Должно быть, на Чубаревом лице отразилась не только угроза, но и решимость привести ее в исполнение, так как военврач, несмотря на внешнее безразличие — казалось, все говорилось не ему! — вдруг вздрогнул. Можно было подумать, что он просто хотел переменить положение, ибо слишком устал от неподвижности своей позы, но взгляд его застывших глаз тоже начал блуждать, будто они смогли наконец двигаться в глазницах, и остановился на винтовке, которая все еще лежала возле Чубаря в траве. Чубарь сразу внутренне насторожился и, чтобы предупредить неожиданность, положил правую руку на приклад винтовки.
Тем не менее Чубарь отнюдь не подозревал военврача в сознательном участии в хитроумном замысле какого-то фашиста — военврач, наверное, в концлагере находился в состоянии сильной душевной депрессии… И вдруг военврача будто что-то встряхнуло изнутри. В одно мгновение он откинулся на спину, перекувыркнулся, как медведь, через голову и так же быстро и почти незаметно вскочил на ноги и кинулся бежать по склону меж сосен прочь от Чубаря, который от неожиданности отшатнулся назад и не знал, что делать.

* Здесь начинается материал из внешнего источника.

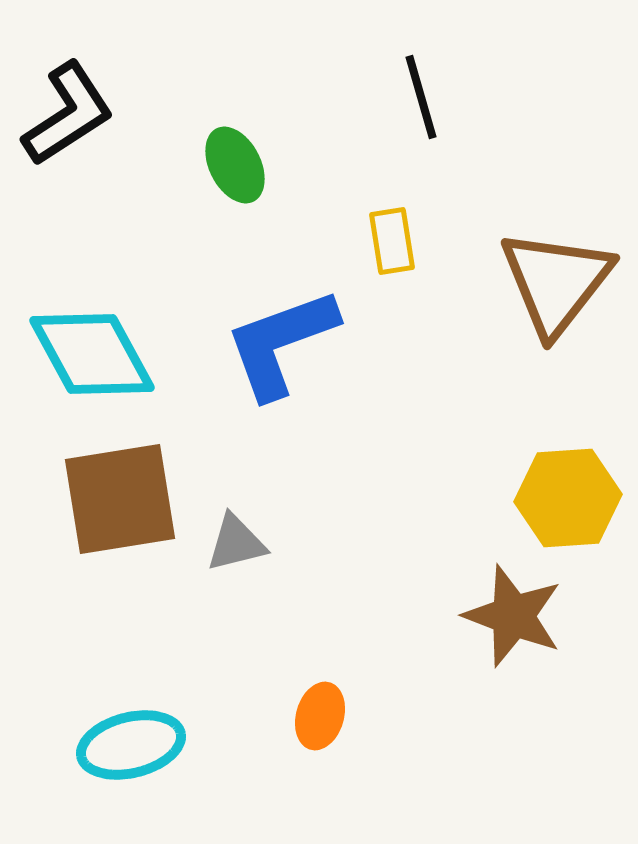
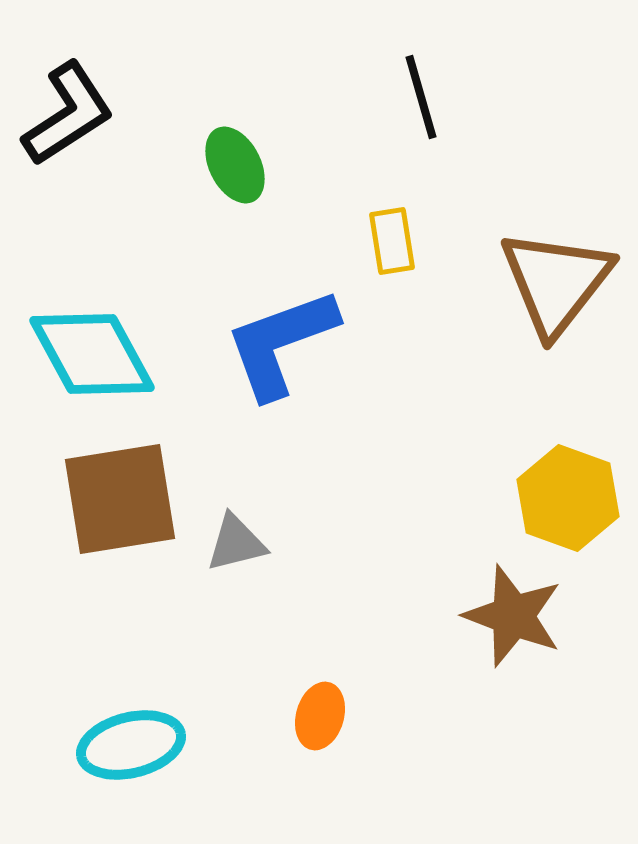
yellow hexagon: rotated 24 degrees clockwise
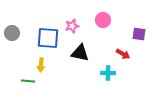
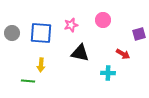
pink star: moved 1 px left, 1 px up
purple square: rotated 24 degrees counterclockwise
blue square: moved 7 px left, 5 px up
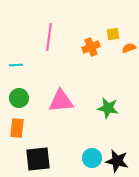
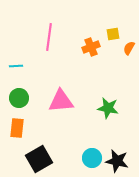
orange semicircle: rotated 40 degrees counterclockwise
cyan line: moved 1 px down
black square: moved 1 px right; rotated 24 degrees counterclockwise
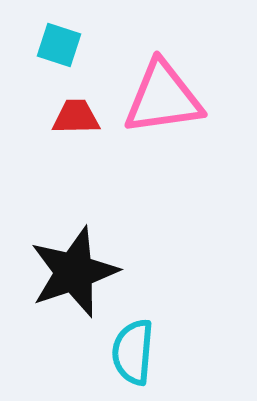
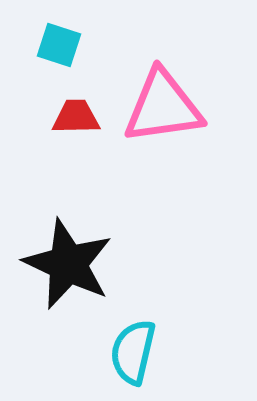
pink triangle: moved 9 px down
black star: moved 6 px left, 8 px up; rotated 28 degrees counterclockwise
cyan semicircle: rotated 8 degrees clockwise
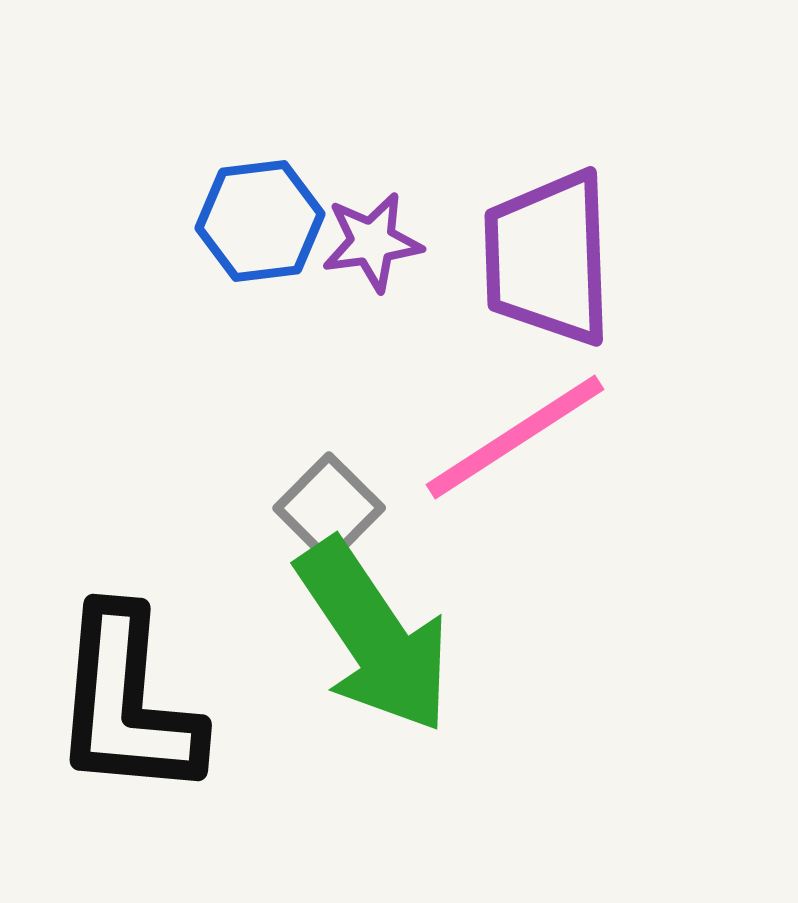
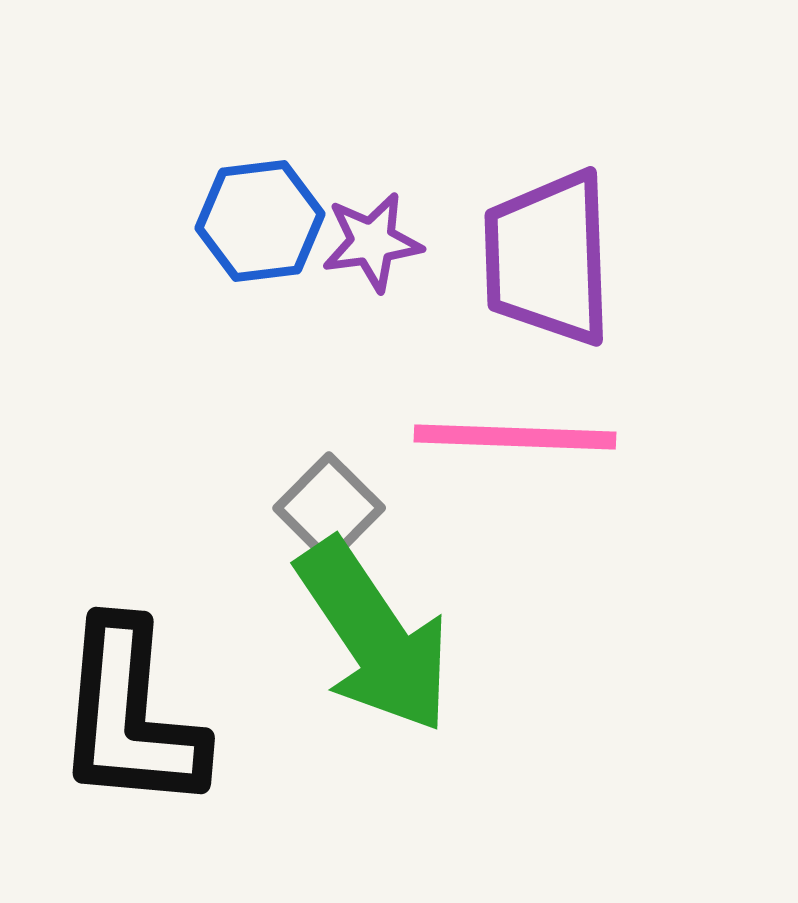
pink line: rotated 35 degrees clockwise
black L-shape: moved 3 px right, 13 px down
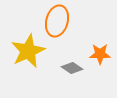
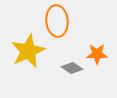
orange ellipse: rotated 20 degrees counterclockwise
orange star: moved 3 px left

— Стой! — наконец крикнул он вдогонку.
Но военврач не слушал. Он сильно припадал на правую ногу, однако бежал стремительно. И тогда Чубарь вскинул винтовку и выстрелил в спину беглецу: должно быть, и тут продолжал действовать механизм, который будто с недавнего времени находился внутри Чубаря. Выстрела своего Чубарь не слышал, но хорошо видел, как военврач вдруг раскинул руки, точно пытаясь поднять их, и рухнул навзничь.
XI
В этот раз даже ходить под окнами да наряды давать не потребовалось. Народ повалил в Поддубище — урочище возле трех дубов, что сразу за деревней, — чуть ли не с рассветом. Там был основной массив колхозного жита, правда, в этом году сеяли и на бывших прирезках, или же, по-здешнему, наддатках, и близ Кулигаевки, но в Поддубище было засеяно примерно около сотни гектаров. Росло жито на склонах веремейковского кургана, на котором стоял деревянный маяк, обычная триангуляционная вышка. Теперь маяка на кургане не было, его спилили еще в начале июля, когда пришел в сельсовет письменный приказ: дескать, по маяку легко ориентироваться вражеским самолетам.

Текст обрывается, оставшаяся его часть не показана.